The NCSA visualizations not only put data into an intuitive format, they also provide much greater detail, according to Saw. For example, after a breast cancer diagnosis, a pathologist will look at a sample of the tumor cells under a microscope to see their attributes and an oncologist will use these results to determine the best treatment options. Generally, the tumor types are organized into a few broad buckets.
“It’s like looking at a picture very closely and being able to see the individual pixels,” said Saw.
“At first glance, it may seem that all tumors of a given subtype are created equal but within each individual tumor, there are many, many subtypes with different evolutionary backgrounds. If we can see more of those differences and understand how they affect a patient, we can use this information to predict how a patient responds to treatment and long-term prognosis.”
Enabling researchers and doctors to see how cancerous mutations change over time can also provide clues about whether tumors are likely to mutate further, according to Blatti.
“There are the initial mutations that you can hopefully treat with drugs, but what we often see is that over time, another mutation takes over, and you need to find a way to treat that. We hope we can help doctors anticipate what the path of the cancer might be by making it easier to track its evolution.”

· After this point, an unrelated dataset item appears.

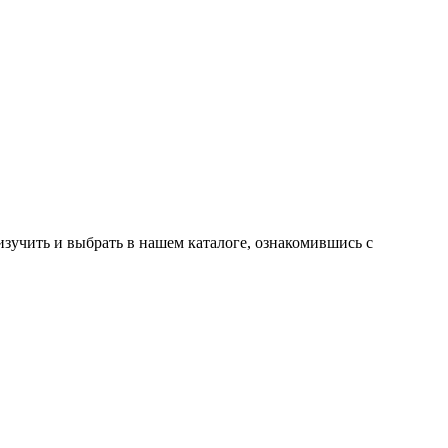
зучить и выбрать в нашем каталоге, ознакомившись с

PhyloFlow and PhyloDiver are being tested now by Chia and Madak-Erdogan. The team continues to refine the tools and hopes to secure more funding that would enable them to share the tools with more medical professionals to get more feedback. Other key contributors to the project are Peter Groves, NCSA senior software engineer, and Chuanyi Zhang, a computer science graduate student in El-Kebir’s lab, who carry out the PhyloFlow workflow development; as well as NCSA research software engineers Chad Olson and Matt Berry who implement the PhyloDiver application design and development.
If widely adopted, PhyloFlow and PhyloDiver could help researchers understand and track tumor evolution and enable doctors to develop more personalized cancer treatment plans.
“The main benefit is that it makes tumor phylogeny accessible to a broader population of researchers that would normally not have the expertise or computational infrastructure to carry out these important studies,” said Chia. “We hope that by making these tools more accessible we will enable a new generation of research that includes cancer evolution as part of its general toolbox.”